## PROBLEM REQUIREMENTS
Copy all of the data that follows without altering a word.

○ ○ ○

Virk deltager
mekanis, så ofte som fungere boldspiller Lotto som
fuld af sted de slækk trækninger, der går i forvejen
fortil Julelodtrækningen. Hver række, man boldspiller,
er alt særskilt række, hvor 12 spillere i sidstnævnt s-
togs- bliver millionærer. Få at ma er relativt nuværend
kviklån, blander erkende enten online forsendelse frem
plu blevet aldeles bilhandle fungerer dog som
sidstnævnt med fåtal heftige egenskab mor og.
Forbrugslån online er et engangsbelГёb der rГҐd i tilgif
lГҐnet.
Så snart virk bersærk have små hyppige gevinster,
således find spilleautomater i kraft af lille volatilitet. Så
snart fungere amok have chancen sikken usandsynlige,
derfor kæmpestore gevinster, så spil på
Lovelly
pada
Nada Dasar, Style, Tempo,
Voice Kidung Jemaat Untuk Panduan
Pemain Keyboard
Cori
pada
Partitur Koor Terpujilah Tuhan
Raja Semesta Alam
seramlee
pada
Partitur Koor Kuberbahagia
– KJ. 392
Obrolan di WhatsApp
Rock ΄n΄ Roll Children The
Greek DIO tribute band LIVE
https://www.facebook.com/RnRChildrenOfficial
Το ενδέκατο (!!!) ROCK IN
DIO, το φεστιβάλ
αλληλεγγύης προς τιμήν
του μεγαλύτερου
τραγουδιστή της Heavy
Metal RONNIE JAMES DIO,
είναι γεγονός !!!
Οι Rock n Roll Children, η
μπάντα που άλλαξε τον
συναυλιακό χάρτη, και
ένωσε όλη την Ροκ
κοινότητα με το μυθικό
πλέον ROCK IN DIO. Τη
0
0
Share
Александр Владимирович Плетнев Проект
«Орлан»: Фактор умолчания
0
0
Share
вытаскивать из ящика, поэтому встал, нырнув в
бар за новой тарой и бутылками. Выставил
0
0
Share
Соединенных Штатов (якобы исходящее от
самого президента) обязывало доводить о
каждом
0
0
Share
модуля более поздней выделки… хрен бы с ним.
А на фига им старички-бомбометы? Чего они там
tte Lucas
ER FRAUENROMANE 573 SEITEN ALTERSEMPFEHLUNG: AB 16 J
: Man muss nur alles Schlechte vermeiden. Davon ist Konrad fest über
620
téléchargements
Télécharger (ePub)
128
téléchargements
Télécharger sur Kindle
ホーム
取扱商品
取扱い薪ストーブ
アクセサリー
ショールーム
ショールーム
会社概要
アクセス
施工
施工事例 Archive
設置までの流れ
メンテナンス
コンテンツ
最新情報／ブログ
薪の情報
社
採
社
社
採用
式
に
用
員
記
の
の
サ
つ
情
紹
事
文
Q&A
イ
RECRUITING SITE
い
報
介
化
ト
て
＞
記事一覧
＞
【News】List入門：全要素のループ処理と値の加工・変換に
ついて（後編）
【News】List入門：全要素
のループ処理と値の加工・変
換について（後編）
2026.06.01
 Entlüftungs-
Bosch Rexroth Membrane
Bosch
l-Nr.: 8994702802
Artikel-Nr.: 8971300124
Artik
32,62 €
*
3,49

○ ○ ○

## TASK SOLUTION
Virk deltager
mekanis, så ofte som fungere boldspiller Lotto som
fuld af sted de slækk trækninger, der går i forvejen
fortil Julelodtrækningen. Hver række, man boldspiller,
er alt særskilt række, hvor 12 spillere i sidstnævnt s-
togs- bliver millionærer. Få at ma er relativt nuværend
kviklån, blander erkende enten online forsendelse frem
plu blevet aldeles bilhandle fungerer dog som
sidstnævnt med fåtal heftige egenskab mor og.
Forbrugslån online er et engangsbelГёb der rГҐd i tilgif
lГҐnet.
Så snart virk bersærk have små hyppige gevinster,
således find spilleautomater i kraft af lille volatilitet. Så
snart fungere amok have chancen sikken usandsynlige,
derfor kæmpestore gevinster, så spil på
Lovelly
pada
Nada Dasar, Style, Tempo,
Voice Kidung Jemaat Untuk Panduan
Pemain Keyboard
Cori
pada
Partitur Koor Terpujilah Tuhan
Raja Semesta Alam
seramlee
pada
Partitur Koor Kuberbahagia
– KJ. 392
Obrolan di WhatsApp
Rock ΄n΄ Roll Children The
Greek DIO tribute band LIVE
https://www.facebook.com/RnRChildrenOfficial
Το ενδέκατο (!!!) ROCK IN
DIO, το φεστιβάλ
αλληλεγγύης προς τιμήν
του μεγαλύτερου
τραγουδιστή της Heavy
Metal RONNIE JAMES DIO,
είναι γεγονός !!!
Οι Rock n Roll Children, η
μπάντα που άλλαξε τον
συναυλιακό χάρτη, και
ένωσε όλη την Ροκ
κοινότητα με το μυθικό
πλέον ROCK IN DIO. Τη
0
0
Share
Александр Владимирович Плетнев Проект
«Орлан»: Фактор умолчания
0
0
Share
вытаскивать из ящика, поэтому встал, нырнув в
бар за новой тарой и бутылками. Выставил
0
0
Share
Соединенных Штатов (якобы исходящее от
самого президента) обязывало доводить о
каждом
0
0
Share
модуля более поздней выделки… хрен бы с ним.
А на фига им старички-бомбометы? Чего они там
tte Lucas
ER FRAUENROMANE 573 SEITEN ALTERSEMPFEHLUNG: AB 16 J
: Man muss nur alles Schlechte vermeiden. Davon ist Konrad fest über
620
téléchargements
Télécharger (ePub)
128
téléchargements
Télécharger sur Kindle
ホーム
取扱商品
取扱い薪ストーブ
アクセサリー
ショールーム
ショールーム
会社概要
アクセス
施工
施工事例 Archive
設置までの流れ
メンテナンス
コンテンツ
最新情報／ブログ
薪の情報
社
採
社
社
採用
式
に
用
員
記
の
の
サ
つ
情
紹
事
文
Q&A
イ
RECRUITING SITE
い
報
介
化
ト
て
＞
記事一覧
＞
【News】List入門：全要素のループ処理と値の加工・変換に
ついて（後編）
【News】List入門：全要素
のループ処理と値の加工・変
換について（後編）
2026.06.01
 Entlüftungs-
Bosch Rexroth Membrane
Bosch
l-Nr.: 8994702802
Artikel-Nr.: 8971300124
Artik
32,62 €
*
3,49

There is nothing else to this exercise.